The UK government has said it may restrict large-scale gatherings to prevent the spread of coronavirus.
So what are your rights if you have a ticket to something that gets called off?
Are cancellations likely?
Right now, the government has not cancelled the likes of sports, music and other events.
However, it does have the power to do this if it believes a big crowd could pose a risk to public health.
Organisers of the Tokyo Olympics have said they could postpone this summer’s event until later in the year.
In England, the Football Association, Premier League and Football League have held talks with health officials about the possibility of having to play matches behind closed doors.
The Scottish Football Association said it would be guided by the medical authorities, but has already banned hand-shaking.
Organisers of other big events are watching.
For example, European football’s governing body, Uefa, has said that this summer’s Euro 2020 finals, being held in 12 countries, including the UK, will go ahead as planned unless “the situation gets worse”.
And the team behind June’s Glastonbury music festival has said it is monitoring the situation.
What do I need to know about the coronavirus?
- HOW IS THE UK PLANNING FOR AN OUTBREAK: How prepared are we?
- WHAT ARE THE SYMPTOMS? A simple guide
- HOW TO SELF-ISOLATE: What you need to know
- WHERE ARE WE WITH A VACCINE? Progress so far
- A VISUAL GUIDE TO THE OUTBREAK: Virus maps and charts
Am I entitled to a full refund?
If you bought your ticket for a cancelled event from an official seller, you should be entitled to a refund, often automatically.
However, additional costs, such as postage and booking fees, are unlikely to be reimbursed.
For anyone who purchased a ticket through a ticket-reselling website, refunds will depend on the site’s terms and conditions.
If an event is moved and you cannot make the rearranged date, you should be entitled to your money back.
And if you are taking part in something – like the London Marathon, for example – the same refund rules still apply to entry fees if it is cancelled.
What if I’m having problems getting my refund?
If you have heard nothing about a refund after a couple of weeks, follow it up, says consumer rights journalist Helen Dewdney.
She advises: “Where possible, do everything in writing so you have a record.”
If you’re not getting anywhere you can approach your credit card company, says Ms Dewdney.
Using a credit card to buy something costing between £100 and £30,000 means you are legally entitled to a refund if you do not get what you were promised.

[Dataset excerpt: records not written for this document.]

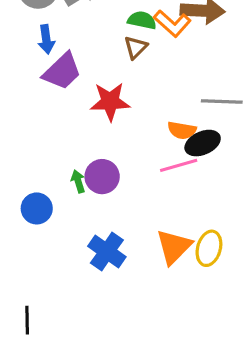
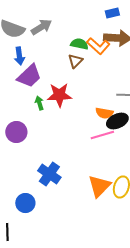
purple circle: (102, 177) -> (16, 132), moved
green arrow: (78, 181) -> (39, 103), moved
blue circle: (37, 208) -> (25, 203), moved
blue cross: (107, 252) -> (49, 174), moved

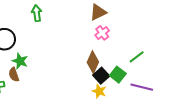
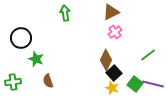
green arrow: (37, 13) -> (65, 13), moved
brown semicircle: (14, 75) -> (48, 81), moved
green square: (118, 75) -> (135, 84), moved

Even if the ticket is worth less than £100, or a debit card was used instead, there is still the chance of getting a refund under the chargeback scheme. This is used to reverse the transaction.
What if the event goes ahead but my hotel shuts?
If you are unable to attend an event because facilities such as hotels or travel are unavailable, the situation is not so clear-cut.
“You’ve got to hope for a goodwill gesture,” says Ms Dewdney. “From the organisers’ point of view, they’ll say the event is still going ahead.”
If you’ve booked a package (with hotel, flight and event entry all included), you may be able to claim under your travel insurance – depending on the small print.
Can I get a refund if an event is not as advertised?
It depends, according to Adam French, from consumer group Which?.
“If you’ve bought a ticket for a Taylor Swift gig to headline, but she didn’t perform, you should get your money back”, he says.
“But if it’s a festival with multiple acts, that means you have a ticket for the festival and not the individual performer. In that instance, you can’t expect a refund.”
What if I don’t want to go?
If you decide against going to a music event or sports match because you’re worried about coronavirus, there’s little chance of getting your money back.
The only possible exception is if you have some form of insurance with your ticket.